Find the line containing "Aniversários (408, 137)" in the listing below. Repeat it exactly, along with each following line up to and including the one containing "Balada (294, 163)".

#### Dataset excerpts
..........
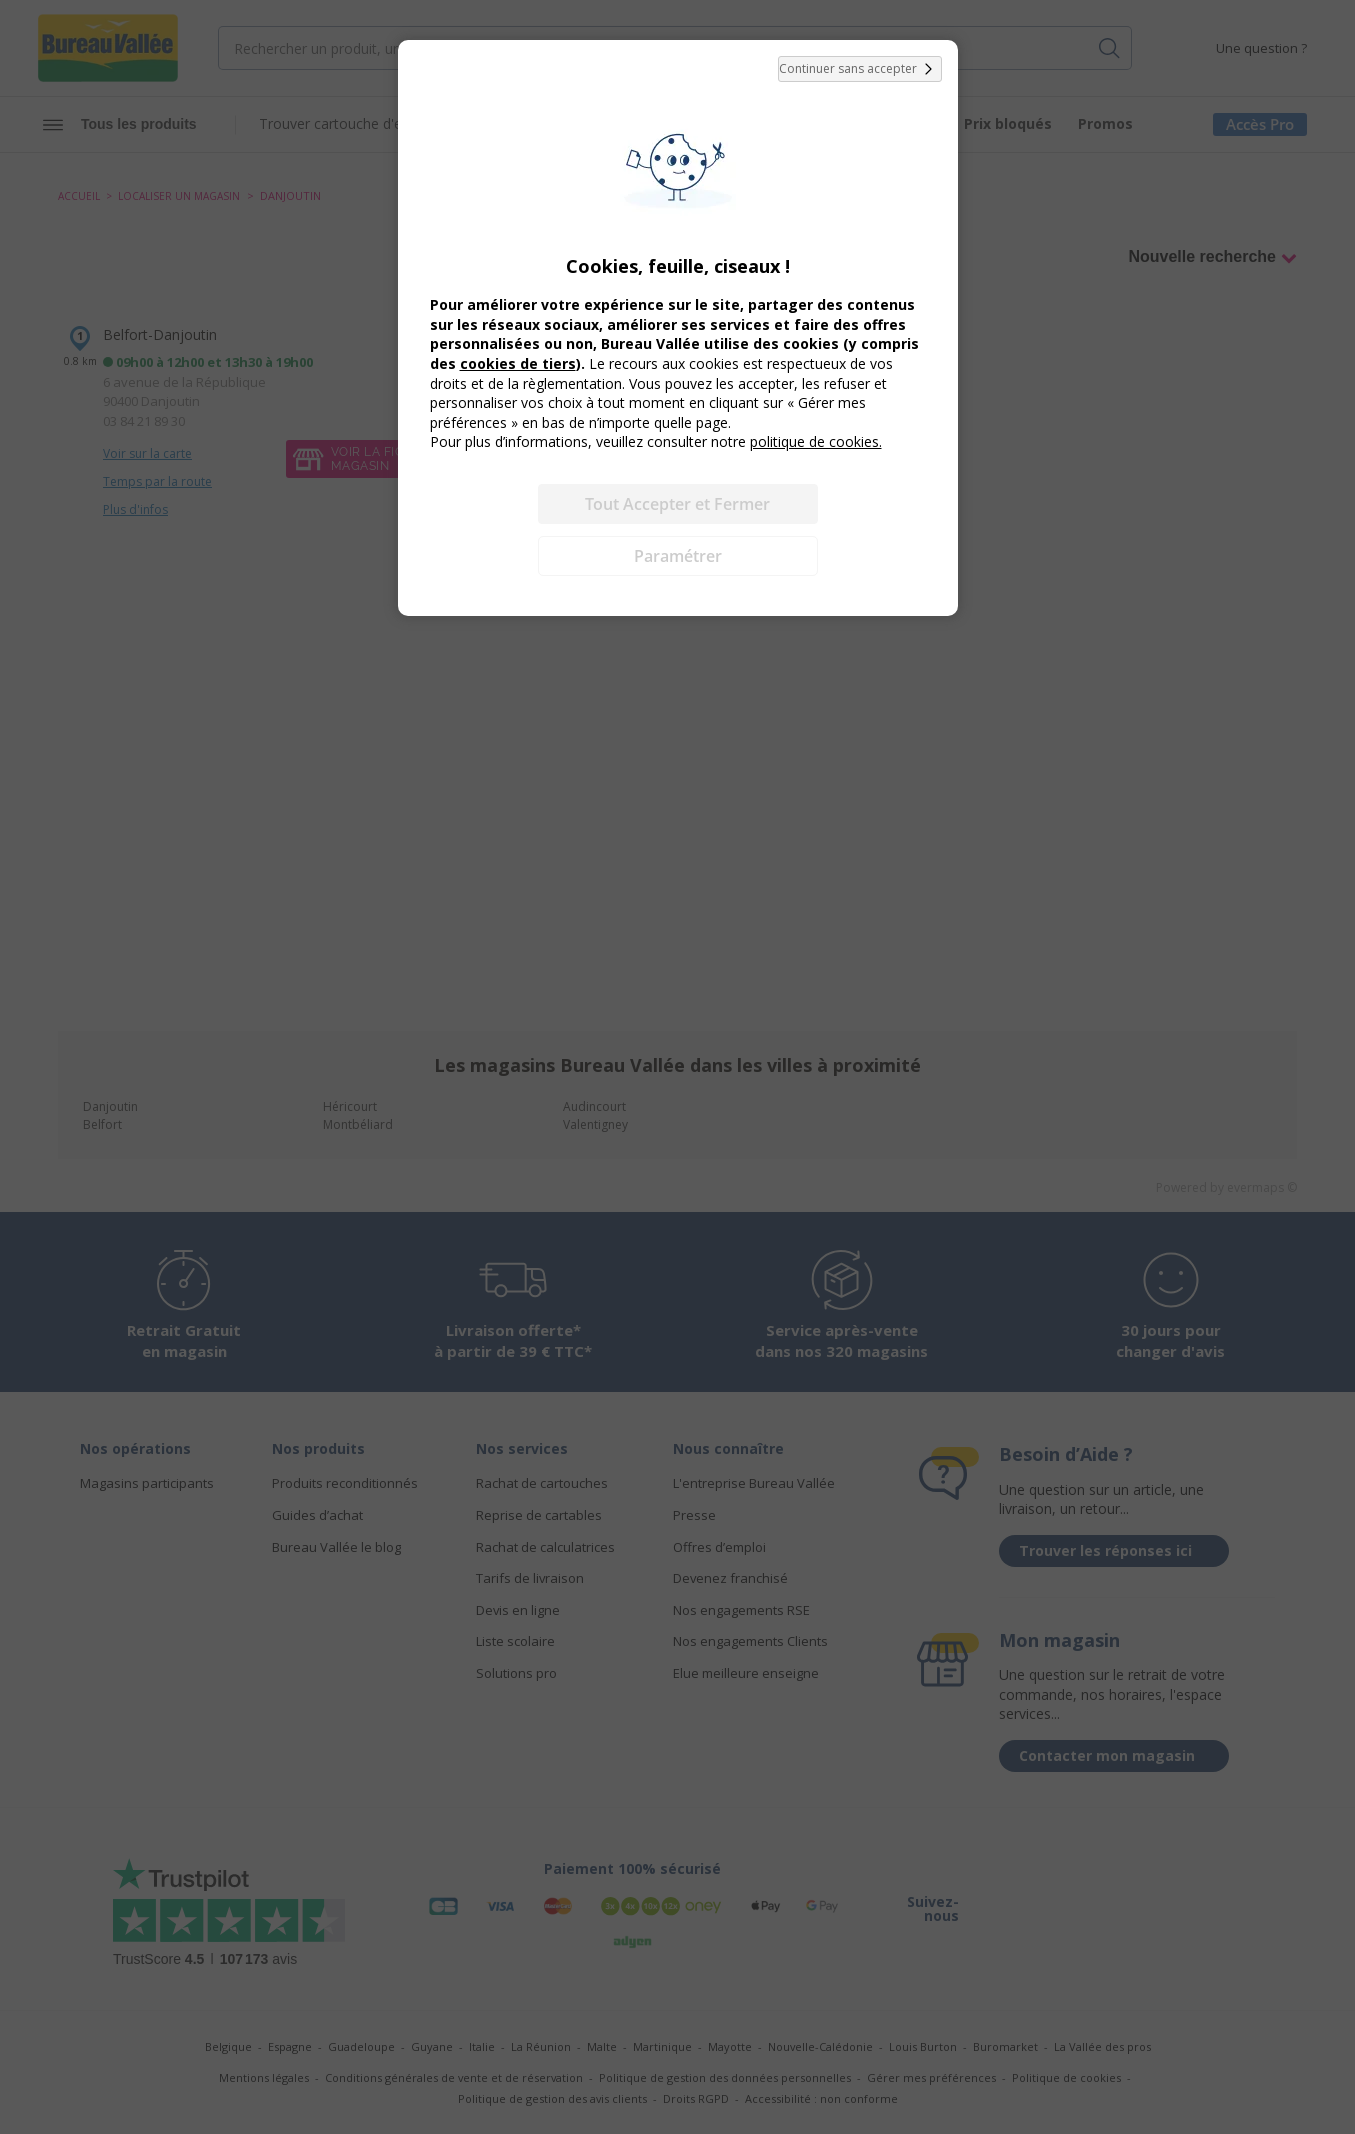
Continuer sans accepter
..........
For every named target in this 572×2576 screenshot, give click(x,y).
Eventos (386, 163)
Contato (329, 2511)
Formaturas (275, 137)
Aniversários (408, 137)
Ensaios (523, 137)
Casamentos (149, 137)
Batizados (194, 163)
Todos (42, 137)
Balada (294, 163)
..........
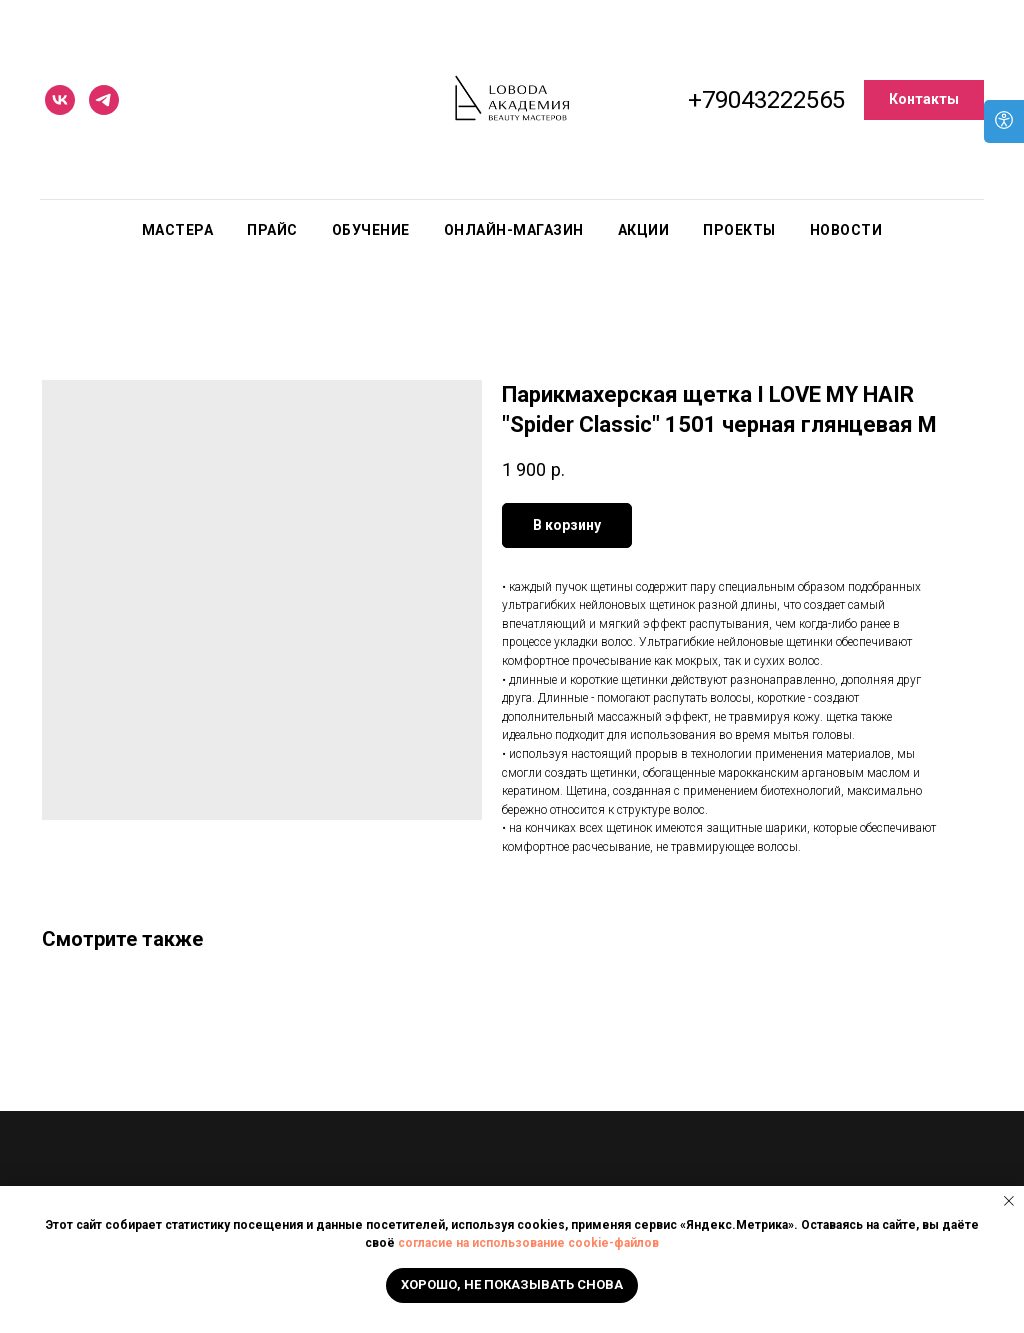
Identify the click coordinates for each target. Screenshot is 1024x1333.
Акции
..........
#### Response to this task
Aniversários (408, 137)
Ensaios (523, 137)
Casamentos (149, 137)
Batizados (194, 163)
Todos (42, 137)
Balada (294, 163)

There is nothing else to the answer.